━━ MATERIAL PROVIDED
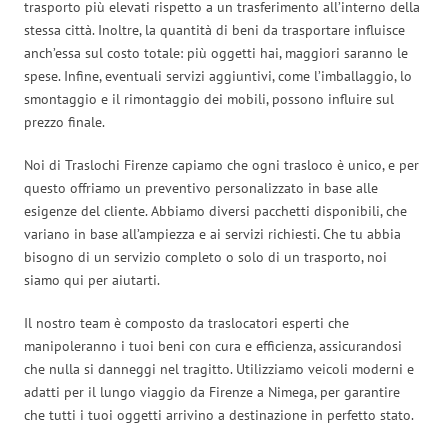
trasporto più elevati rispetto a un trasferimento all’interno della
stessa città. Inoltre, la quantità di beni da trasportare influisce
anch’essa sul costo totale: più oggetti hai, maggiori saranno le
spese. Infine, eventuali servizi aggiuntivi, come l’imballaggio, lo
smontaggio e il rimontaggio dei mobili, possono influire sul
prezzo finale.
Noi di Traslochi Firenze capiamo che ogni trasloco è unico, e per
questo offriamo un preventivo personalizzato in base alle
esigenze del cliente. Abbiamo diversi pacchetti disponibili, che
variano in base all’ampiezza e ai servizi richiesti. Che tu abbia
bisogno di un servizio completo o solo di un trasporto, noi
siamo qui per aiutarti.
Il nostro team è composto da traslocatori esperti che
manipoleranno i tuoi beni con cura e efficienza, assicurandosi
che nulla si danneggi nel tragitto. Utilizziamo veicoli moderni e
adatti per il lungo viaggio da Firenze a Nimega, per garantire
che tutti i tuoi oggetti arrivino a destinazione in perfetto stato.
━━━━
* YOUR ASSIGNMENT:
Work out how many lines in the records above include the string "base", and provide that figure with no other text.

* FINISHED TASK:
2